An Identity Preserving Access Control Scheme with Flexible System Privilege Revocation in Cloud Computing

The advent of cloud computing motivates business organizations to migrate their complex data management systems from local servers to cloud servers for scalable and durable resources on pay per use basis. Considering enormous users and large amount of documents at cloud servers, there is a requirement of an access control scheme, which supports fine-grained cum flexible access control along with 'Query-Response' mechanism to enable users to efficiently retrieve desired data from cloud servers.

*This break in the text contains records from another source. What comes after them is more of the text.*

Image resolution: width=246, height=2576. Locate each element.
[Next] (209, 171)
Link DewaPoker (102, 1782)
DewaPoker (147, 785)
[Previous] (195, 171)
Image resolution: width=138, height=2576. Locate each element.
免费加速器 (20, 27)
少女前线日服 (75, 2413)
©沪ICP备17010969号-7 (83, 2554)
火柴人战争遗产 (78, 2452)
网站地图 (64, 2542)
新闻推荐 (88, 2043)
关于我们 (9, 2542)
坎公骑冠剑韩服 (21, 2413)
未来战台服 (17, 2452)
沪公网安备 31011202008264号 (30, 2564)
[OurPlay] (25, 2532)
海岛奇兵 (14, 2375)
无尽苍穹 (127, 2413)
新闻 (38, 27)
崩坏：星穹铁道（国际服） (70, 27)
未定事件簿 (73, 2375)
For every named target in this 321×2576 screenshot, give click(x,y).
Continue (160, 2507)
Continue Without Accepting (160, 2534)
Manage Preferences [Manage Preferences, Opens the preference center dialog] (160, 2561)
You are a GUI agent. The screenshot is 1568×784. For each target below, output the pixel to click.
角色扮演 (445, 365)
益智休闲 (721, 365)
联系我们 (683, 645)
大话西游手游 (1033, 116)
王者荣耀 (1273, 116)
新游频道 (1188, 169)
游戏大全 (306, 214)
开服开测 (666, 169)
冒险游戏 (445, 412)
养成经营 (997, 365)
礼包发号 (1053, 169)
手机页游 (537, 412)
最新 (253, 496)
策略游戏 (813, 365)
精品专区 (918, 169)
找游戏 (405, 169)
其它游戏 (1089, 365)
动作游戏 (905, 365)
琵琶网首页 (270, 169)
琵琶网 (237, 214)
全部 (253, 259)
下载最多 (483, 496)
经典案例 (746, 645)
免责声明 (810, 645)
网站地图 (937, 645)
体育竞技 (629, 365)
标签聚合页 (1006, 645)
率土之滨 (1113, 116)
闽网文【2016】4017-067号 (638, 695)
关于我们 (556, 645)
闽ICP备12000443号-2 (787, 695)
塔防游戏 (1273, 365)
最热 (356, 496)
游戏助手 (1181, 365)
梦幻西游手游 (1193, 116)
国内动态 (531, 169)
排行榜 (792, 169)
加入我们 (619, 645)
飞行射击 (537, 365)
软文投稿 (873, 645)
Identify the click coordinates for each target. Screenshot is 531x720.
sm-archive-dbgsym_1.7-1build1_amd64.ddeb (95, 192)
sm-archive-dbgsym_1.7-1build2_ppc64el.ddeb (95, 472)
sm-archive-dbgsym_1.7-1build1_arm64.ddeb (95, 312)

In addition, the scheme should support considerable flexibility to revoke system privileges from user, such as to restrict user from sharing or retrieving data or both, i.e., flexible system privilege revocation and most imperatively to preserve the identity of data owner and consumer, while sharing and retrieving data. Most of the access control schemes in cloud computing till date focus on restricting user from accessing data only. In this paper, we propose an identity preserving access control scheme to simultaneously realize the notion of scalability, fine-grained cum flexible access control, efficient data utilization, identity preserving and flexible system privilege revocation. We extend Ciphertext-Policy Attribute-Set-Based Encryption (CPASBE) in a hierarchical structure of users to achieve scalability. In addition, a hybridization of proxy re-encryption and CP-ASBE is introduced to materialize the concept of flexible system privilege revocation. Furthermore, we formally prove the security of our proposed scheme based on decisional bilinear Diffie-Hellman assumption. Efficacy of our scheme is depicted by performing comprehensive experiments.